PROVIDED DATA:
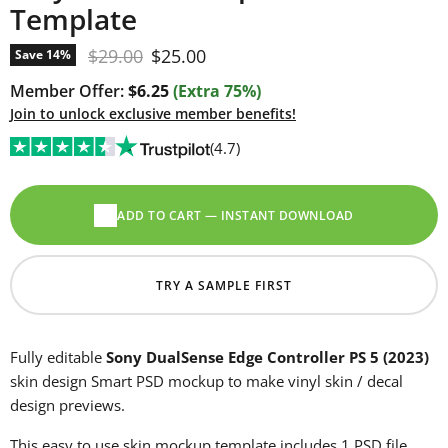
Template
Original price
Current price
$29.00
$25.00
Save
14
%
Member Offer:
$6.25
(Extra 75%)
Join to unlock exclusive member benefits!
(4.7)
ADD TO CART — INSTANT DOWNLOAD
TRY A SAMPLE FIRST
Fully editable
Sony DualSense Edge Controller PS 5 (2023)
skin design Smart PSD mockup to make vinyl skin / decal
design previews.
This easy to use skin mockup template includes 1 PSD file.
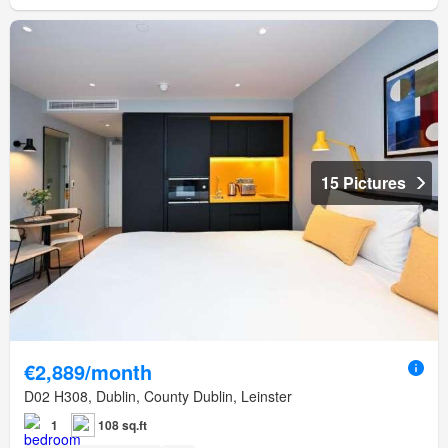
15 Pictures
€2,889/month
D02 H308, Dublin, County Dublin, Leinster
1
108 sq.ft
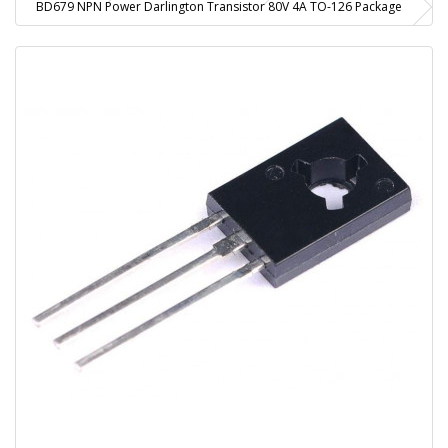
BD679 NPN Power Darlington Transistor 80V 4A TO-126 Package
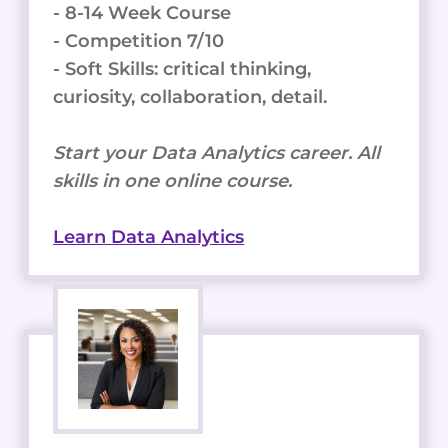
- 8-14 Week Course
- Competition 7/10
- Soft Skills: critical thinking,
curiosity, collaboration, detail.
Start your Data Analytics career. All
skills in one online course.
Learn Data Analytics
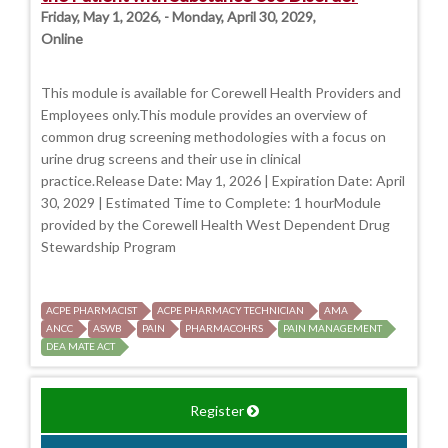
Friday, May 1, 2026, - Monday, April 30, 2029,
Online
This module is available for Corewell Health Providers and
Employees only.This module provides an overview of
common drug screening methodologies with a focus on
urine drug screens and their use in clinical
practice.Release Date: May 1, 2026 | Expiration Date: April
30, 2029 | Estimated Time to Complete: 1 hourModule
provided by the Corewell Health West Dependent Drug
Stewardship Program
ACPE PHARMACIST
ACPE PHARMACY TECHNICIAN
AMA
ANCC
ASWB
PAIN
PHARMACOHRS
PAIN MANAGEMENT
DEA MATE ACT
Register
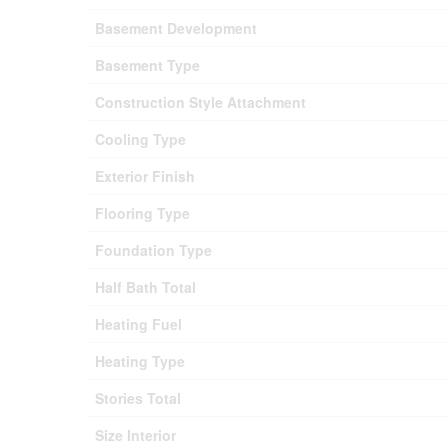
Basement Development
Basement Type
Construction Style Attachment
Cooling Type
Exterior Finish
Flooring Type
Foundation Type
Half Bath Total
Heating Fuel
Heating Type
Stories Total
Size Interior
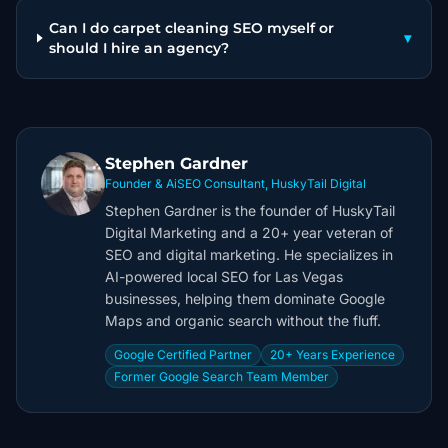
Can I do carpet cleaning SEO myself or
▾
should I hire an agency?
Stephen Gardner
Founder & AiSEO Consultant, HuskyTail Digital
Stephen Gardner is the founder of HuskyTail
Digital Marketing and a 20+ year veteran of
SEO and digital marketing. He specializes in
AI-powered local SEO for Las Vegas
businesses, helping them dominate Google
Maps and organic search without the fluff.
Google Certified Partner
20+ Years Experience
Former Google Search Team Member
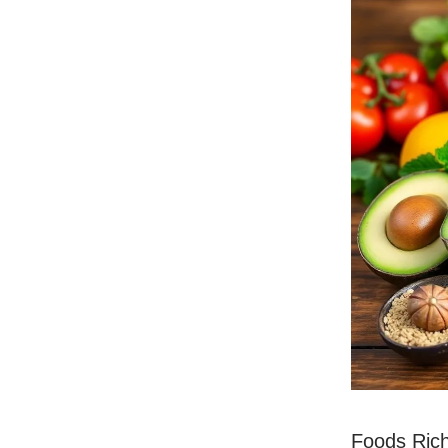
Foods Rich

* * *

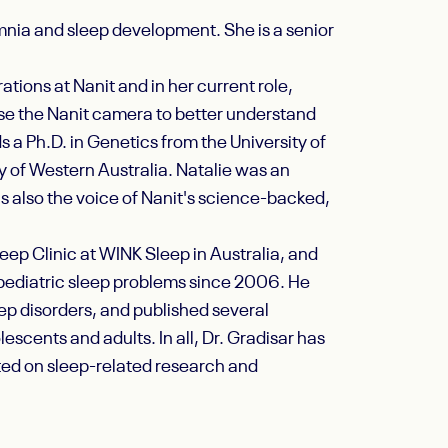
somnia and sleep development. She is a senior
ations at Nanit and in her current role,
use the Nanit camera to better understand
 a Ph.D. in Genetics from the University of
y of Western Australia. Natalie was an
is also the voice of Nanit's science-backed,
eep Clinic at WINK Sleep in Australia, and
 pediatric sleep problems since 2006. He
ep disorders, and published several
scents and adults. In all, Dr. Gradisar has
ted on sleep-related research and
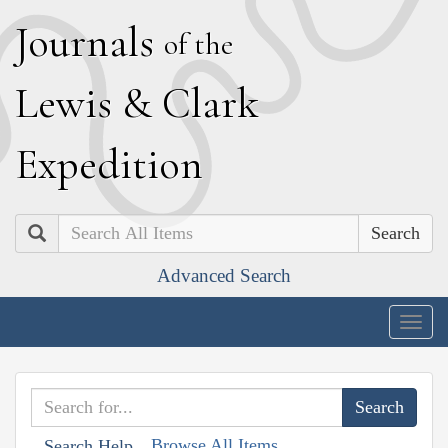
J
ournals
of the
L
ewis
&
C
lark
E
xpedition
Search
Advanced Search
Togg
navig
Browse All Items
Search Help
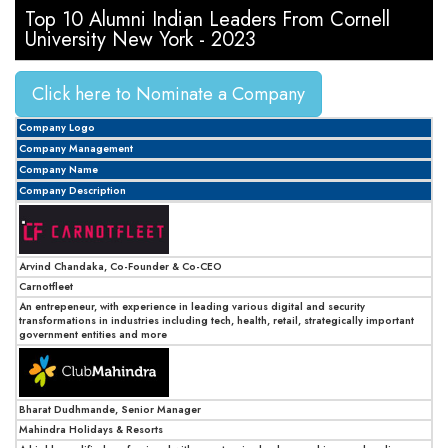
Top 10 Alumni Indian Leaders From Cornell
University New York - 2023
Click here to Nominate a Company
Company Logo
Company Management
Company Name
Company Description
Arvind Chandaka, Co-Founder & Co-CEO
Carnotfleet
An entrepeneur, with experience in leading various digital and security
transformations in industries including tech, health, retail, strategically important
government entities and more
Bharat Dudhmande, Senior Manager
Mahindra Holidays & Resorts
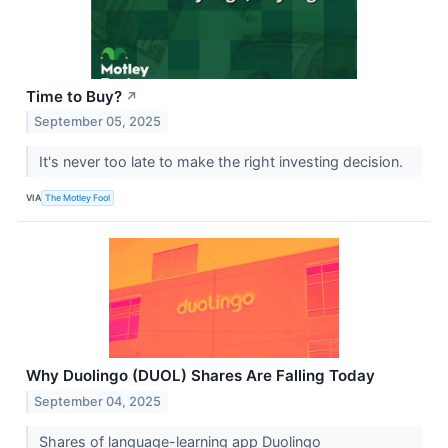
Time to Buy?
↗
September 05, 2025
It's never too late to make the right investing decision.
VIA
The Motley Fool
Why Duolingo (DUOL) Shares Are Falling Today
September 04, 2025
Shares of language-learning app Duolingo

--

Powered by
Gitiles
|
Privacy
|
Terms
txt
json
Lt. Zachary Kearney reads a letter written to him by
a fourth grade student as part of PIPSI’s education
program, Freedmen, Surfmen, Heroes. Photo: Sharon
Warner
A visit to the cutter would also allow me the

PROMPT:
When the word "September" appears in a line of the listing, pull that line out.

RESPONSE AREA:
September 05, 2025
September 04, 2025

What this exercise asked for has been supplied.